Event Date: 9-10 September 2011
Royal Holloway, University of London
Contesting Shi‘ism: Isna ‘Ashari and Isma‘ili Shi‘ism in modern South Asia
Khandan-i-Ijtihad: authority and transition in a family of Shi‘a ‘ulama in north India, c.1850-1950
Scholarship on Shi‘ism in north India has, to a great degree, looked at the religion in terms of its Nawabi incarnations, and its associations with the project of state-building in pre-colonial Awadh. This is perhaps especially true of the so-called ‘Khandan-i-Ijtihad’, the most significant household of Indian Shi‘a ‘ulama over a number of successive generations. Through early mujtahids such as Dildar ‘Ali and Sayyid Muhammad Nasirabadi, this family projected great influence upon the Nawabi court, and epitomised the Usuli Shi‘a revival of late-eighteenth and early-nineteenth century Lucknow.

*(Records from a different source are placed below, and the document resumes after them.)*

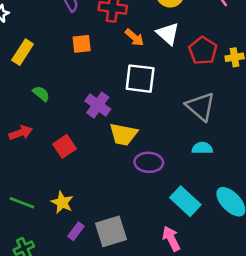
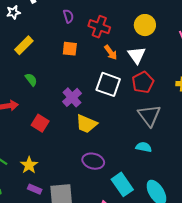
red pentagon: (203, 51) -> (143, 82), moved
red square: (65, 146) -> (40, 123), turned -36
purple ellipse: (149, 162) -> (93, 161), moved
purple rectangle: (76, 231) -> (35, 189), turned 64

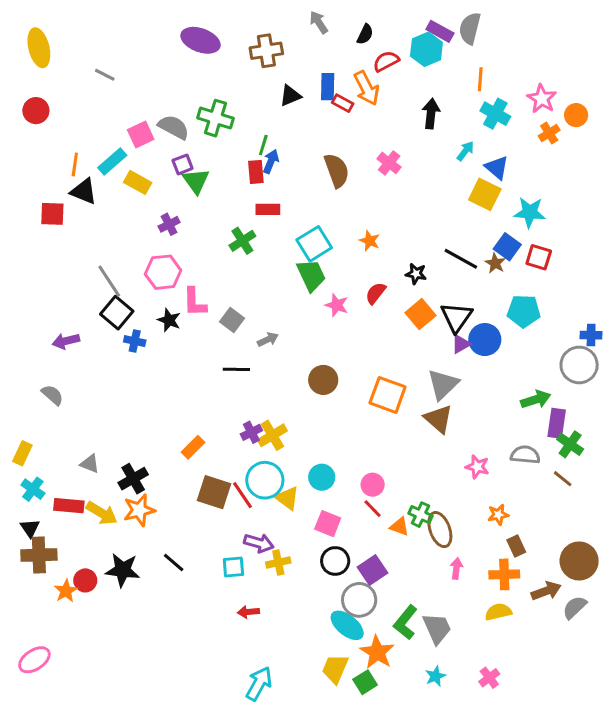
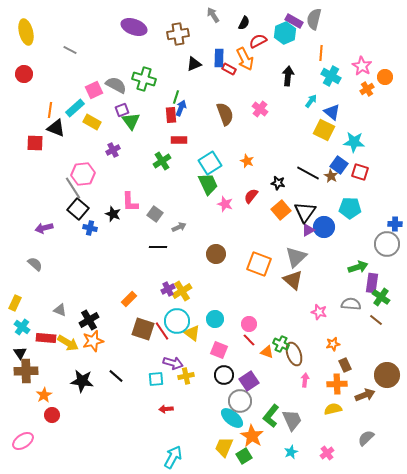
pink hexagon: (163, 272) -> (83, 174), moved
red circle: (85, 580) -> (52, 415), moved
gray semicircle: (575, 607) -> (366, 438), moved

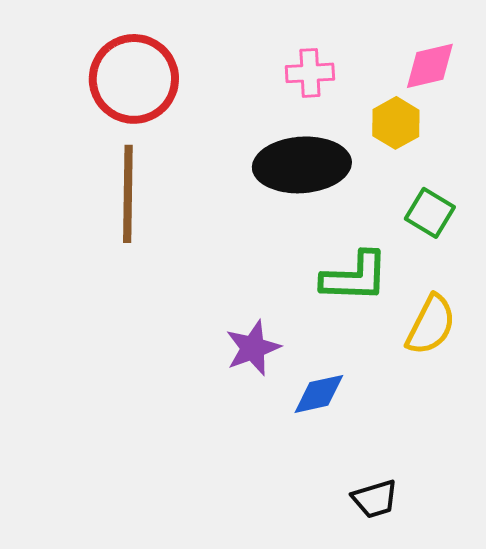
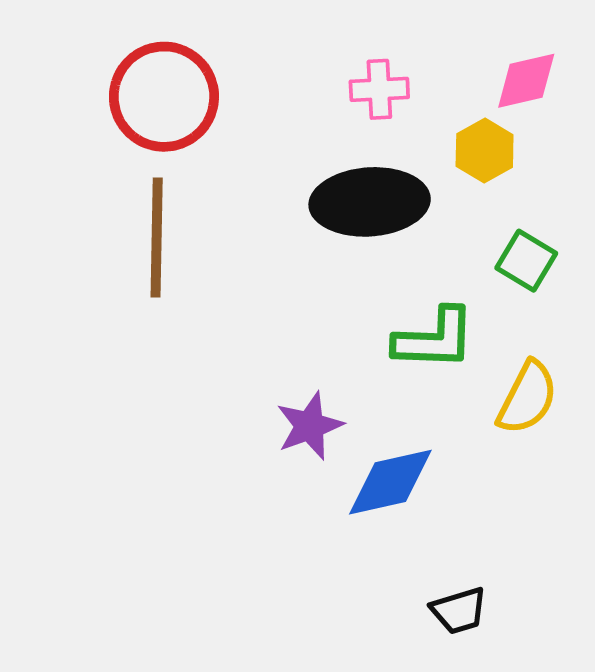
blue diamond: (319, 394) -> (390, 482), size x1.4

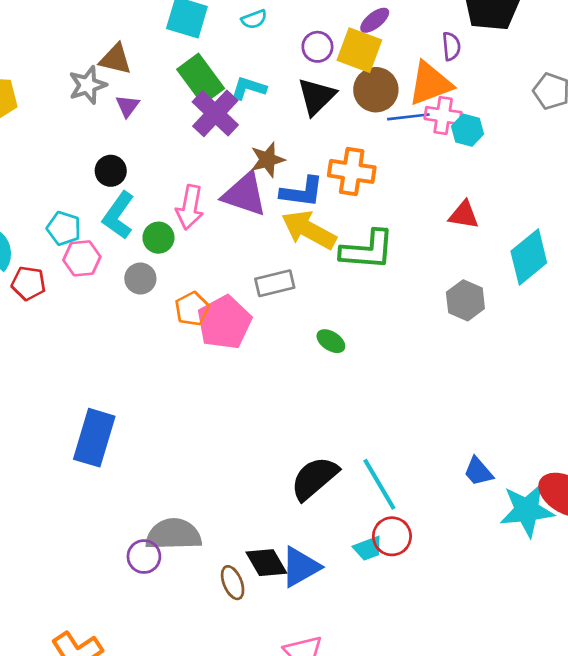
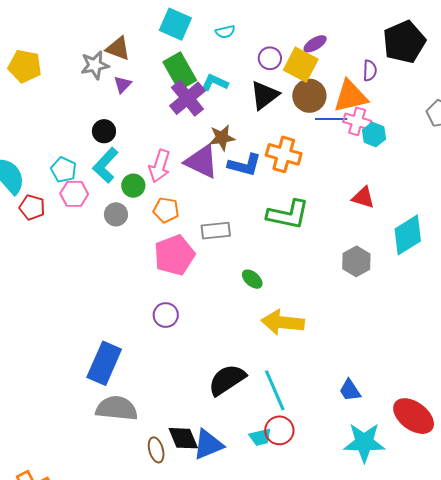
yellow arrow: (309, 230) -> (283, 322), moved, turned -30
orange pentagon: (192, 309) -> (166, 210), moved, turned 30
blue rectangle: (94, 438) -> (104, 363), moved
cyan star: (527, 510) -> (364, 442), moved
purple circle: (144, 557) -> (166, 315), moved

For all that has been assumed about the historic demise of the religious and secular elites tied to the Nawabs, this clerical family have retained their public primacy in India until the present. This paper, then, is an attempt to explore the little understood post-annexation history of this family, who have remained prominent figures in Shi‘a life across modern South Asia. Focusing upon the social milieu and public functions of the key figureheads of this lineage, this paper will explore the family adab (sense of honour and identity), exploring the nature of the household, their ties to both Lucknow and their qasbas of origin, and their response to the socio-political transformations accompanying the collapse of Shi‘a power in 1856. It will argue that the ‘ulama were able to exercise an occupational transition, from being the jurisconsults and state functionaries of the 1850s, becoming important lay functionaries and, later, representatives of their community before the colonial state. The paper thus carries implications for our understanding of the functional adaptability of the Shi‘a ‘ulama, and their ability to re-craft their socio-religious role in changing historical settings.